(Page layout parsing data)
━━━━
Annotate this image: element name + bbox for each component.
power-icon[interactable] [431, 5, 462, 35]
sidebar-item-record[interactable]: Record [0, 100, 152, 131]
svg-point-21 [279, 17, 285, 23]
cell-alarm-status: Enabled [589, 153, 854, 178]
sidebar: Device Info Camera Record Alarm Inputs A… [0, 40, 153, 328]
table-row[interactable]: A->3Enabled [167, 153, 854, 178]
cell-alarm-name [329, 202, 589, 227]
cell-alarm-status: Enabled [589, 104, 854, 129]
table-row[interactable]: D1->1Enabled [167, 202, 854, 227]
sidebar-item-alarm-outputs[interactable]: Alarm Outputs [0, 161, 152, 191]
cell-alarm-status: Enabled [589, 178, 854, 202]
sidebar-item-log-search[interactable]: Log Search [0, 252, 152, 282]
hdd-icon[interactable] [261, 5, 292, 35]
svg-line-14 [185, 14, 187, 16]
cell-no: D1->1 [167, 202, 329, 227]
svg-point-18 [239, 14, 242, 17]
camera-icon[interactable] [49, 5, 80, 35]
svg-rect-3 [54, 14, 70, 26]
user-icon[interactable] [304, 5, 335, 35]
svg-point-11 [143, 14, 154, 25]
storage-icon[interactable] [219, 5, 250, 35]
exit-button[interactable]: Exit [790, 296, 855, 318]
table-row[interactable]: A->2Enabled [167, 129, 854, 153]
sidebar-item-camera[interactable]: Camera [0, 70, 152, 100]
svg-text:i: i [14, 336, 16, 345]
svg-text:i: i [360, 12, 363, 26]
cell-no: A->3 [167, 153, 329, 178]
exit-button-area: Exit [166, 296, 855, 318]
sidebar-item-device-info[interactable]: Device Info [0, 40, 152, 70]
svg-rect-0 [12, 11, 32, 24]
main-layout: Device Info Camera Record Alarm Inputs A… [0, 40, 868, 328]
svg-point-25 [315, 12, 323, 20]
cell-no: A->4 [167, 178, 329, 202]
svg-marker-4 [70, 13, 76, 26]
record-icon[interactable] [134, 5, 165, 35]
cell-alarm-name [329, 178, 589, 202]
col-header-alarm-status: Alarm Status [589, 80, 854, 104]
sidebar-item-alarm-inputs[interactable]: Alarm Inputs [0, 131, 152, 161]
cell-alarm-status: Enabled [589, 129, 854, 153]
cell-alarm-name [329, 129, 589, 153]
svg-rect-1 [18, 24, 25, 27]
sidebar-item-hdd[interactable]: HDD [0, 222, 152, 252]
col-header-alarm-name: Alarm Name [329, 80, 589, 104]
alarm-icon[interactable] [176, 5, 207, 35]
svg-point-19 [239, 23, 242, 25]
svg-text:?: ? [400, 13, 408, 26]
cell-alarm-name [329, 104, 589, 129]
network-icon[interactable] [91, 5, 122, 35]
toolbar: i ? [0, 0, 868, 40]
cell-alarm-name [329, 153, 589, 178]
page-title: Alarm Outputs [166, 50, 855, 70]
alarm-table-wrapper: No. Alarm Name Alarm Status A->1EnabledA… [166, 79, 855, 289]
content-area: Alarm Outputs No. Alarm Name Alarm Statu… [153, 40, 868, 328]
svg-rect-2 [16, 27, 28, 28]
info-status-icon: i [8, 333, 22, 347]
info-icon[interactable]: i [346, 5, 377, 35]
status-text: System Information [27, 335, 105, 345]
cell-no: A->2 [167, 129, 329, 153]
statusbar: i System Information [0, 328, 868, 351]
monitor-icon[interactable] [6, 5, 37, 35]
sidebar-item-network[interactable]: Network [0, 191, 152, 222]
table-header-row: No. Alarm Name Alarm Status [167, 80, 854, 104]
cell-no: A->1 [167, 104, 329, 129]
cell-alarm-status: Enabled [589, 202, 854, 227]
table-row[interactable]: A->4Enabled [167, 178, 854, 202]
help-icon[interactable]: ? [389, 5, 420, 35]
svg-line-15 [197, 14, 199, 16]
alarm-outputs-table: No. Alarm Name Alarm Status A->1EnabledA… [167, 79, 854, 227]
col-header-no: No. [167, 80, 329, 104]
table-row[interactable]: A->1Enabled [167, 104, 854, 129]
━━━━
### EXERCISE AIM
Each entry above is to be quoted exactly.

### SOLUTION
Annotate this image: element name + bbox for each component.
power-icon[interactable] [431, 5, 462, 35]
sidebar-item-record[interactable]: Record [0, 100, 152, 131]
svg-point-21 [279, 17, 285, 23]
cell-alarm-status: Enabled [589, 153, 854, 178]
sidebar: Device Info Camera Record Alarm Inputs A… [0, 40, 153, 328]
table-row[interactable]: A->3Enabled [167, 153, 854, 178]
cell-alarm-name [329, 202, 589, 227]
cell-alarm-status: Enabled [589, 104, 854, 129]
table-row[interactable]: D1->1Enabled [167, 202, 854, 227]
sidebar-item-alarm-outputs[interactable]: Alarm Outputs [0, 161, 152, 191]
cell-alarm-status: Enabled [589, 178, 854, 202]
sidebar-item-log-search[interactable]: Log Search [0, 252, 152, 282]
hdd-icon[interactable] [261, 5, 292, 35]
svg-line-14 [185, 14, 187, 16]
cell-no: D1->1 [167, 202, 329, 227]
svg-point-18 [239, 14, 242, 17]
camera-icon[interactable] [49, 5, 80, 35]
svg-rect-3 [54, 14, 70, 26]
user-icon[interactable] [304, 5, 335, 35]
svg-point-11 [143, 14, 154, 25]
storage-icon[interactable] [219, 5, 250, 35]
exit-button[interactable]: Exit [790, 296, 855, 318]
table-row[interactable]: A->2Enabled [167, 129, 854, 153]
sidebar-item-camera[interactable]: Camera [0, 70, 152, 100]
svg-text:i: i [14, 336, 16, 345]
svg-text:i: i [360, 12, 363, 26]
cell-no: A->3 [167, 153, 329, 178]
exit-button-area: Exit [166, 296, 855, 318]
sidebar-item-device-info[interactable]: Device Info [0, 40, 152, 70]
svg-rect-0 [12, 11, 32, 24]
main-layout: Device Info Camera Record Alarm Inputs A… [0, 40, 868, 328]
svg-point-25 [315, 12, 323, 20]
cell-no: A->4 [167, 178, 329, 202]
svg-marker-4 [70, 13, 76, 26]
record-icon[interactable] [134, 5, 165, 35]
cell-alarm-name [329, 178, 589, 202]
col-header-alarm-status: Alarm Status [589, 80, 854, 104]
sidebar-item-alarm-inputs[interactable]: Alarm Inputs [0, 131, 152, 161]
cell-alarm-status: Enabled [589, 129, 854, 153]
cell-alarm-name [329, 129, 589, 153]
svg-rect-1 [18, 24, 25, 27]
sidebar-item-hdd[interactable]: HDD [0, 222, 152, 252]
col-header-alarm-name: Alarm Name [329, 80, 589, 104]
alarm-icon[interactable] [176, 5, 207, 35]
svg-point-19 [239, 23, 242, 25]
svg-text:?: ? [400, 13, 408, 26]
cell-alarm-name [329, 104, 589, 129]
network-icon[interactable] [91, 5, 122, 35]
toolbar: i ? [0, 0, 868, 40]
cell-alarm-name [329, 153, 589, 178]
page-title: Alarm Outputs [166, 50, 855, 70]
alarm-table-wrapper: No. Alarm Name Alarm Status A->1EnabledA… [166, 79, 855, 289]
content-area: Alarm Outputs No. Alarm Name Alarm Statu… [153, 40, 868, 328]
svg-rect-2 [16, 27, 28, 28]
info-status-icon: i [8, 333, 22, 347]
info-icon[interactable]: i [346, 5, 377, 35]
status-text: System Information [27, 335, 105, 345]
cell-no: A->2 [167, 129, 329, 153]
statusbar: i System Information [0, 328, 868, 351]
monitor-icon[interactable] [6, 5, 37, 35]
sidebar-item-network[interactable]: Network [0, 191, 152, 222]
table-header-row: No. Alarm Name Alarm Status [167, 80, 854, 104]
cell-no: A->1 [167, 104, 329, 129]
cell-alarm-status: Enabled [589, 202, 854, 227]
table-row[interactable]: A->4Enabled [167, 178, 854, 202]
help-icon[interactable]: ? [389, 5, 420, 35]
svg-line-15 [197, 14, 199, 16]
alarm-outputs-table: No. Alarm Name Alarm Status A->1EnabledA… [167, 79, 854, 227]
col-header-no: No. [167, 80, 329, 104]
table-row[interactable]: A->1Enabled [167, 104, 854, 129]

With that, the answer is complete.